◆ **EXERCISE REQUIREMENTS**: Starting at the line that contains "Ngoài ra, khi trải nghiệm dịch vụ nâng mí", write out every line through the end of the records exactly as it stands, and leave out all pictures.

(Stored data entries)
::::::::

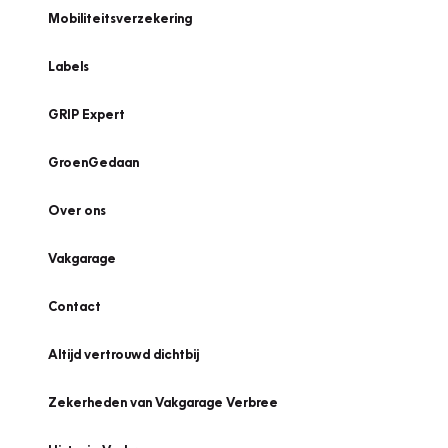
Mobiliteitsverzekering
Labels
GRIP Expert
GroenGedaan
Over ons
Vakgarage
Contact
Altijd vertrouwd dichtbij
Zekerheden van Vakgarage Verbree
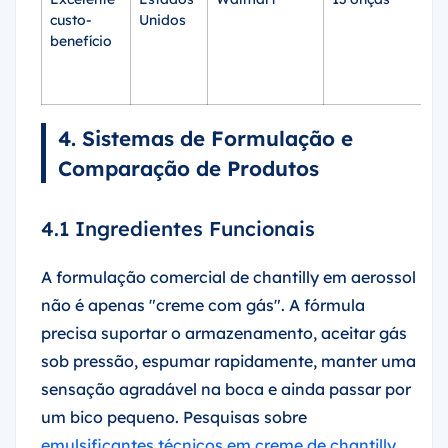
custo-
Unidos
fa
benefício
v
m
U
4. Sistemas de Formulação e
Comparação de Produtos
4.1 Ingredientes Funcionais
A formulação comercial de chantilly em aerossol
não é apenas "creme com gás". A fórmula
precisa suportar o armazenamento, aceitar gás
sob pressão, espumar rapidamente, manter uma
sensação agradável na boca e ainda passar por
um bico pequeno. Pesquisas sobre
emulsificantes técnicos em creme de chantilly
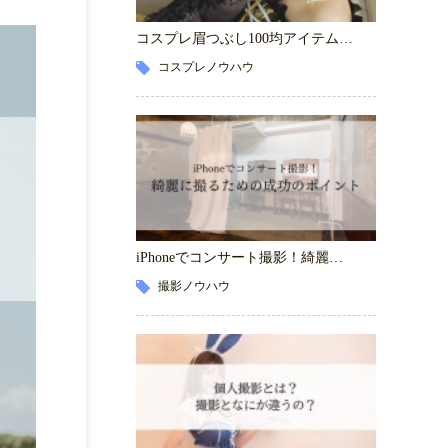
コスプレ眉つぶし100均アイテム…
コスプレノウハウ
iPhoneでコンサート撮影！綺麗…
撮影ノウハウ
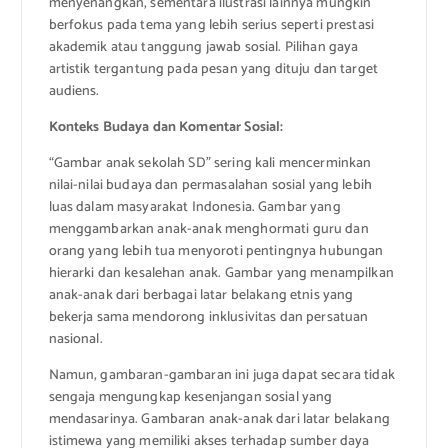
menyenangkan, sementara ilustrasi lainnya mungkin
berfokus pada tema yang lebih serius seperti prestasi
akademik atau tanggung jawab sosial. Pilihan gaya
artistik tergantung pada pesan yang dituju dan target
audiens.
Konteks Budaya dan Komentar Sosial:
“Gambar anak sekolah SD” sering kali mencerminkan
nilai-nilai budaya dan permasalahan sosial yang lebih
luas dalam masyarakat Indonesia. Gambar yang
menggambarkan anak-anak menghormati guru dan
orang yang lebih tua menyoroti pentingnya hubungan
hierarki dan kesalehan anak. Gambar yang menampilkan
anak-anak dari berbagai latar belakang etnis yang
bekerja sama mendorong inklusivitas dan persatuan
nasional.
Namun, gambaran-gambaran ini juga dapat secara tidak
sengaja mengungkap kesenjangan sosial yang
mendasarinya. Gambaran anak-anak dari latar belakang
istimewa yang memiliki akses terhadap sumber daya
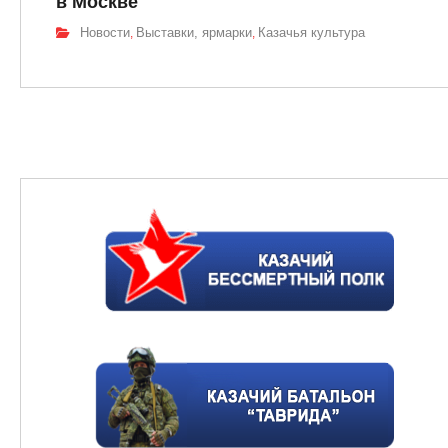
в Москве
Новости
Выставки, ярмарки
Казачья культура
,
,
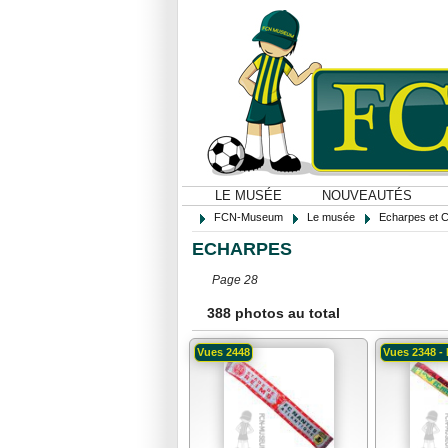
LE MUSÉE
NOUVEAUTÉS
FCN-Museum
Le musée
Echarpes et 
ECHARPES
Page 28
388 photos au total
Vues 2448
Vues 2348 - 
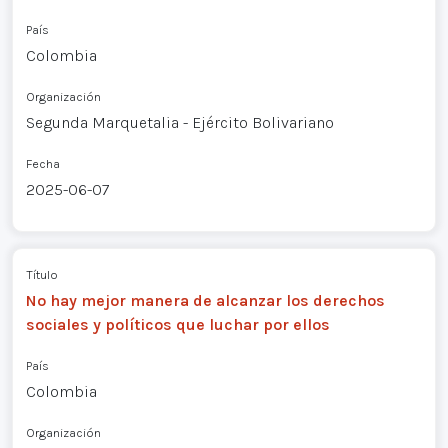
País
Colombia
Organización
Segunda Marquetalia - Ejército Bolivariano
Fecha
2025-06-07
Título
No hay mejor manera de alcanzar los derechos
sociales y políticos que luchar por ellos
País
Colombia
Organización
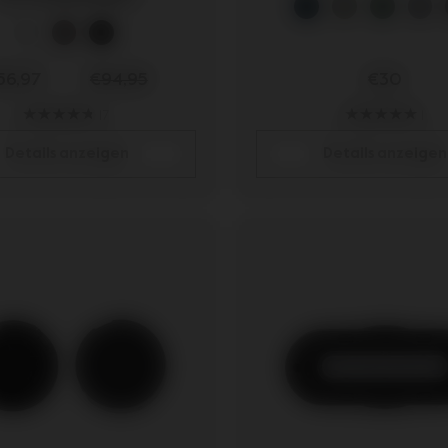
56,97
€94,95
€30
17
1
Details anzeigen
Details anzeigen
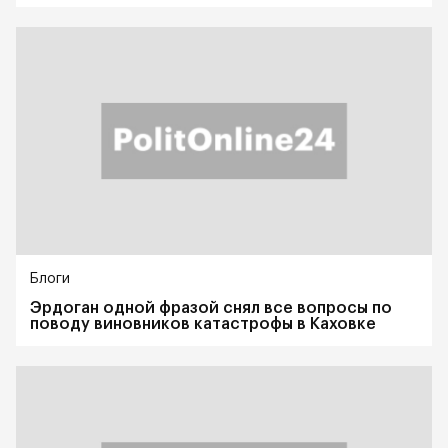
Блоги
Эрдоган одной фразой снял все вопросы по
поводу виновников катастрофы в Каховке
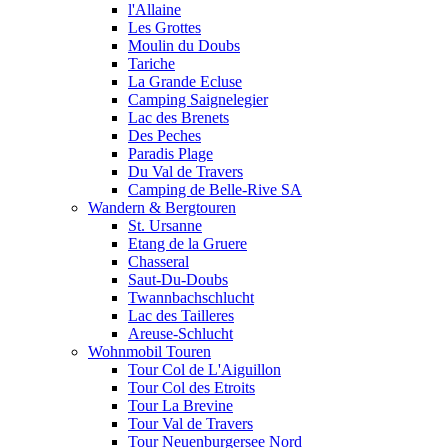
l'Allaine
Les Grottes
Moulin du Doubs
Tariche
La Grande Ecluse
Camping Saignelegier
Lac des Brenets
Des Peches
Paradis Plage
Du Val de Travers
Camping de Belle-Rive SA
Wandern & Bergtouren
St. Ursanne
Etang de la Gruere
Chasseral
Saut-Du-Doubs
Twannbachschlucht
Lac des Tailleres
Areuse-Schlucht
Wohnmobil Touren
Tour Col de L'Aiguillon
Tour Col des Etroits
Tour La Brevine
Tour Val de Travers
Tour Neuenburgersee Nord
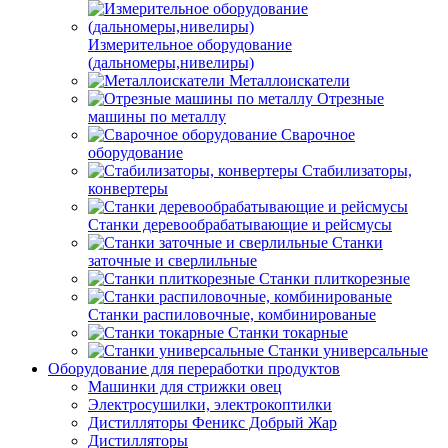
Измерительное оборудование
(дальномеры,нивелиры)
Металлоискатели
Отрезные
машины по металлу
Сварочное
оборудование
Стабилизаторы,
конвертеры
Станки деревообрабатывающие и рейсмусы
Станки
заточные и сверлильные
Станки плиткорезные
Станки распиловочные, комбинированые
Станки токарные
Станки универсальные
Оборудование для переработки продуктов
Машинки для стрижки овец
Электросушилки, электрокоптилки
Дистилляторы Феникс Добрый Жар
Дистилляторы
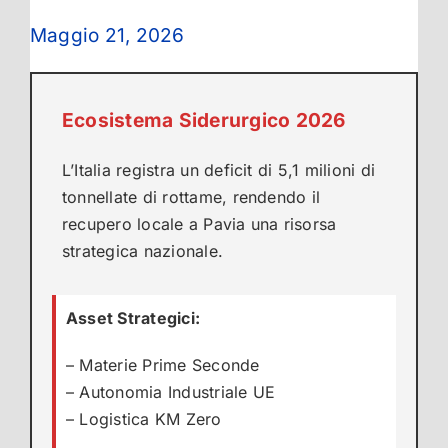
Maggio 21, 2026
Ecosistema Siderurgico 2026
L’Italia registra un deficit di 5,1 milioni di
tonnellate di rottame, rendendo il
recupero locale a Pavia una risorsa
strategica nazionale.
Asset Strategici:
– Materie Prime Seconde
– Autonomia Industriale UE
– Logistica KM Zero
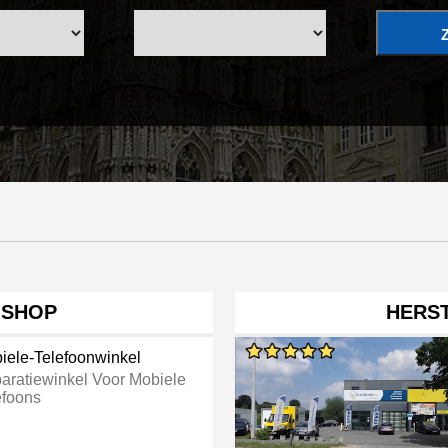
 SHOP
HERS
iele-Telefoonwinkel
aratiewinkel Voor Mobiele
efoons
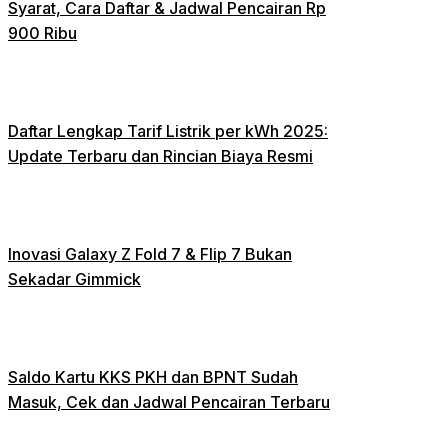
Syarat, Cara Daftar & Jadwal Pencairan Rp
900 Ribu
Daftar Lengkap Tarif Listrik per kWh 2025:
Update Terbaru dan Rincian Biaya Resmi
Inovasi Galaxy Z Fold 7 & Flip 7 Bukan
Sekadar Gimmick
Saldo Kartu KKS PKH dan BPNT Sudah
Masuk, Cek dan Jadwal Pencairan Terbaru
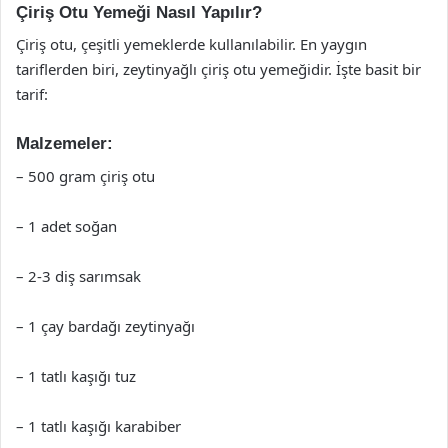
Çiriş Otu Yemeği Nasıl Yapılır?
Çiriş otu, çeşitli yemeklerde kullanılabilir. En yaygın
tariflerden biri, zeytinyağlı çiriş otu yemeğidir. İşte basit bir
tarif:
Malzemeler:
– 500 gram çiriş otu
– 1 adet soğan
– 2-3 diş sarımsak
– 1 çay bardağı zeytinyağı
– 1 tatlı kaşığı tuz
– 1 tatlı kaşığı karabiber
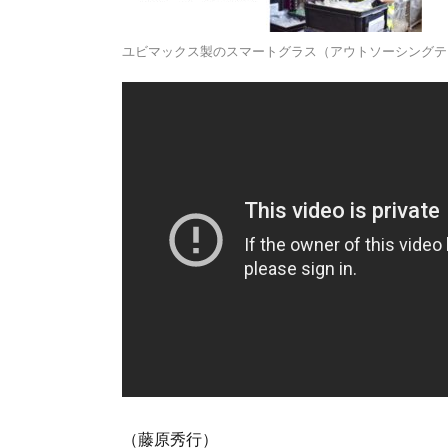
ユビマックス製のスマートグラス（アウトソーシングテ
（藤原秀行）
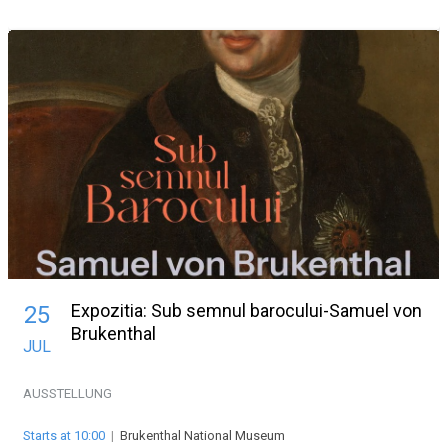
Expozitia: Sub semnul barocului-Samuel von
25
Brukenthal
JUL
AUSSTELLUNG
Starts at 10:00
|
Brukenthal National Museum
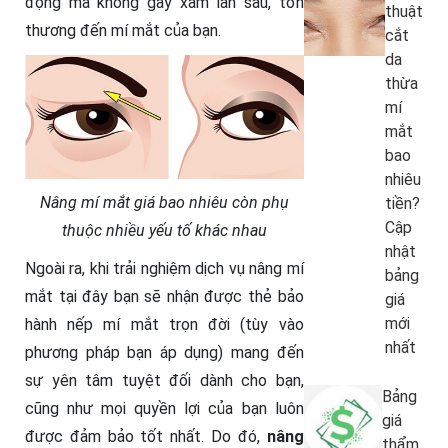
động mà không gây xâm lấn sâu, tổn
thuật
thương đến mí mắt của bạn.
cắt
da
thừa
mí
mắt
bao
nhiêu
Nâng mí mắt giá bao nhiêu còn phụ
tiền?
Cập
thuộc nhiều yếu tố khác nhau
nhật
Ngoài ra, khi trải nghiệm dịch vụ nâng mí
bảng
mắt tại đây bạn sẽ nhận được thẻ bảo
giá
mới
hành nếp mí mắt trọn đời (tùy vào
nhất
phương pháp bạn áp dụng) mang đến
sự yên tâm tuyệt đối dành cho bạn,
Bảng
cũng như mọi quyền lợi của bạn luôn
giá
được đảm bảo tốt nhất. Do đó,
nâng
thẩm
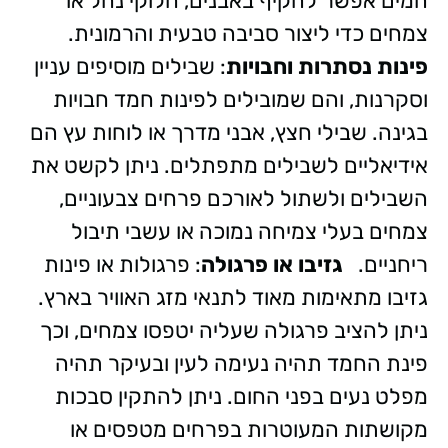
המים אפשר להקיף באבנים, חלוקי נחל או
צמחים כדי ליצור סביבה טבעית והרמונית.
פינות נסתרות וחבויות
: שבילים מוסיפים עניין
וסקרנות, והם שמובילים לפינות חמד חבויות
בגינה. שבילי חצץ, אבני מדרך או לוחות עץ הם
אידיאליים לשבילים מתפתלים. ניתן לקשט את
השבילים ולשתול לאורכם פרחים צבעוניים,
צמחים בעלי צמיחה נמוכה או עשבי תיבול
ריחניים.
גזיבו
או פרגולה
: פרגולות או פינות
גזיבו מתאימות מאוד לתנאי מזג האוויר בארץ.
ניתן להציב פרגולה שעליה יטפסו צמחים, וכך
פינת החמד תהיה נעימה לעין ובעיקר תהיה
מפלט נעים בפני החום. ניתן להתקין סבכות
מקושתות המעוטרות בפרחים מטפסים או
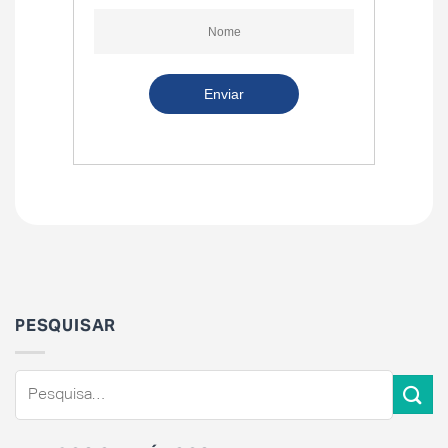
PESQUISAR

::::::::

◆ **RESPONSE FOR THIS EXERCISE**:
Ngoài ra, khi trải nghiệm dịch vụ nâng mí
bảng
mắt tại đây bạn sẽ nhận được thẻ bảo
giá
mới
hành nếp mí mắt trọn đời (tùy vào
nhất
phương pháp bạn áp dụng) mang đến
sự yên tâm tuyệt đối dành cho bạn,
Bảng
cũng như mọi quyền lợi của bạn luôn
giá
được đảm bảo tốt nhất. Do đó,
nâng
thẩm
המים אפשר להקיף באבנים, חלוקי נחל או
צמחים כדי ליצור סביבה טבעית והרמונית.
פינות נסתרות וחבויות
: שבילים מוסיפים עניין
וסקרנות, והם שמובילים לפינות חמד חבויות
בגינה. שבילי חצץ, אבני מדרך או לוחות עץ הם
אידיאליים לשבילים מתפתלים. ניתן לקשט את
השבילים ולשתול לאורכם פרחים צבעוניים,
צמחים בעלי צמיחה נמוכה או עשבי תיבול
ריחניים.
גזיבו
או פרגולה
: פרגולות או פינות
גזיבו מתאימות מאוד לתנאי מזג האוויר בארץ.
ניתן להציב פרגולה שעליה יטפסו צמחים, וכך
פינת החמד תהיה נעימה לעין ובעיקר תהיה
מפלט נעים בפני החום. ניתן להתקין סבכות
מקושתות המעוטרות בפרחים מטפסים או
PESQUISAR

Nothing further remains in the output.